## Task instructions
Wherever a picture appears, skip it and retype the rest of the data exactly.

## Records provided
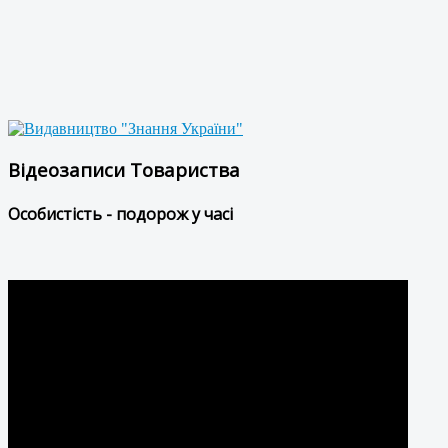
Відеозаписи Товариства
Особистість - подорож у часі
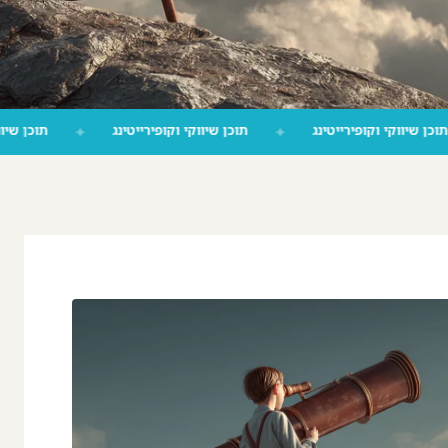
✦
תוכן שיווקי וקופירייטינג
✦
תוכן שיווקי וקופירייטינג
✦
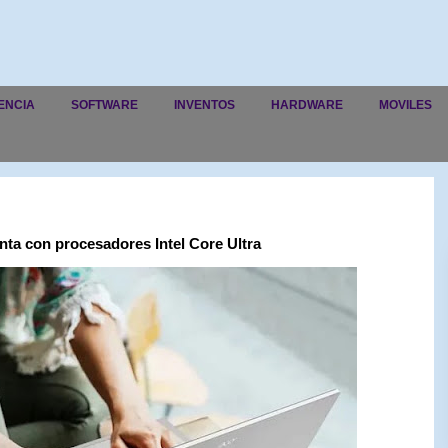
ENCIA
SOFTWARE
INVENTOS
HARDWARE
MOVILES
enta con procesadores Intel Core Ultra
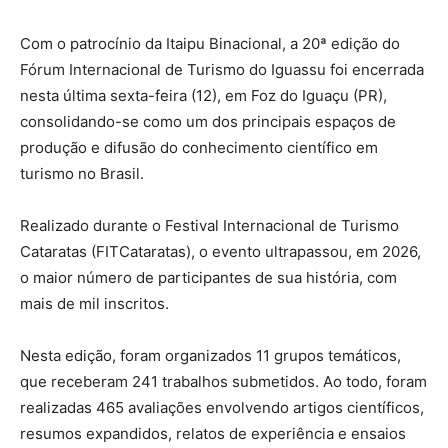
Com o patrocínio da Itaipu Binacional, a 20ª edição do
Fórum Internacional de Turismo do Iguassu foi encerrada
nesta última sexta-feira (12), em Foz do Iguaçu (PR),
consolidando-se como um dos principais espaços de
produção e difusão do conhecimento científico em
turismo no Brasil.
Realizado durante o Festival Internacional de Turismo
Cataratas (FITCataratas), o evento ultrapassou, em 2026,
o maior número de participantes de sua história, com
mais de mil inscritos.
Nesta edição, foram organizados 11 grupos temáticos,
que receberam 241 trabalhos submetidos. Ao todo, foram
realizadas 465 avaliações envolvendo artigos científicos,
resumos expandidos, relatos de experiência e ensaios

## Exercise result
Відеозаписи Товариства
Особистість - подорож у часі
✦
תוכן שיווקי וקופירייטינג
✦
תוכן שיווקי וקופירייטינג
✦
ENCIA
SOFTWARE
INVENTOS
HARDWARE
MOVILES
enta con procesadores Intel Core Ultra
Com o patrocínio da Itaipu Binacional, a 20ª edição do
Fórum Internacional de Turismo do Iguassu foi encerrada
nesta última sexta-feira (12), em Foz do Iguaçu (PR),
consolidando-se como um dos principais espaços de
produção e difusão do conhecimento científico em
turismo no Brasil.
Realizado durante o Festival Internacional de Turismo
Cataratas (FITCataratas), o evento ultrapassou, em 2026,
o maior número de participantes de sua história, com
mais de mil inscritos.
Nesta edição, foram organizados 11 grupos temáticos,
que receberam 241 trabalhos submetidos. Ao todo, foram
realizadas 465 avaliações envolvendo artigos científicos,
resumos expandidos, relatos de experiência e ensaios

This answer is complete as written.